Ce que le manque de moyens ou de temps de l’opérateur ne pourrait permettre de mettre en place. Ainsi, même s’il existe une forte concentration de la population dans des zones d’activités en perpétuelle croissance (principales villes), la sous région et ses vastes zones rurales où sont sporadiquement dispersées nombre de communautés, n’en constitue pas moins un marché réel qu’on ne peut négliger mais qui se révèle difficile d’accès (infrastructures insuffisamment développées, réseaux de communication peu étendus, moyens de communication souvent limités et collectifs…). Disposer d’un ou plusieurs partenaires localement implantés permettra d’atteindre plus facilement et plus rapidement le territoire à couvrir. Par ailleurs, l’opérateur disposera ainsi d’un plus large panel de consommateurs pour recueillir les attentes des prospects/clients, mesurer la satisfaction client, développer son activité grâce notamment à une réelle prise en compte des spécificités africaines (impact du communautarisme, rôle stratégique du bouche à oreille, importance du respect de la hiérarchie dans les relations sociales…).

Réaliser des économies à différents niveaux et amoindrir les risques commerciaux et financiers :

un partenaire déjà implanté et au portefeuille bien développé permettra à l’opérateur de bénéficier de coûts de prospection et d’implantation réduits et d’un relais efficace dans la prise en charge des demandes de support avant ou après vente, déchargeant ainsi les canaux directs de commercialisation ou le service clients de l’opérateur.

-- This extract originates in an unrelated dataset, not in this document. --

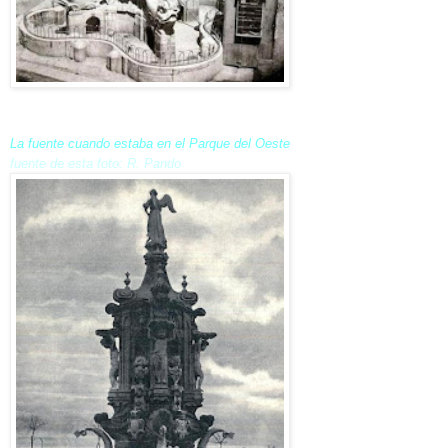
La fuente cuando estaba en el Parque del Oeste
fuente de esta foto: R. Pando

De plus, les risques étant partagés entre les différents partenaires, l’opérateur sera moins sensible à l’impact de certains évènements tels que l’irrégularité des commandes, les trésoreries fluctuantes notamment chez les détaillants…

Un réseau de partenaires structuré et motivé pour une plus grande performance.

Organisation et process de recrutement.

Le recrutement des distributeurs reposera sur un appel d’offre et un cahier des charges précis. Les conditions de recrutement et d’agrément devront être clairement définies et exprimées pour homogénéiser les appels à candidature, faciliter la sélection et éviter tous malentendus voire litiges. L’opérateur devra ensuite développer de réels efforts de formation (tant sur le plan technique que commercial), d’animation et de mise à disposition d’outils commerciaux efficaces pour garantir un bon niveau de compétence des partenaires et une bonne qualité de service de leur part.

Remises accordées et méthode de rémunération.

Le business model privilégiera un paiement au comptant au retrait de la marchandise par les distributeurs. Les calculs pour l’attribution des remises reposeront sur des critères de performance tant quantitatifs que qualitatifs clairement déterminés.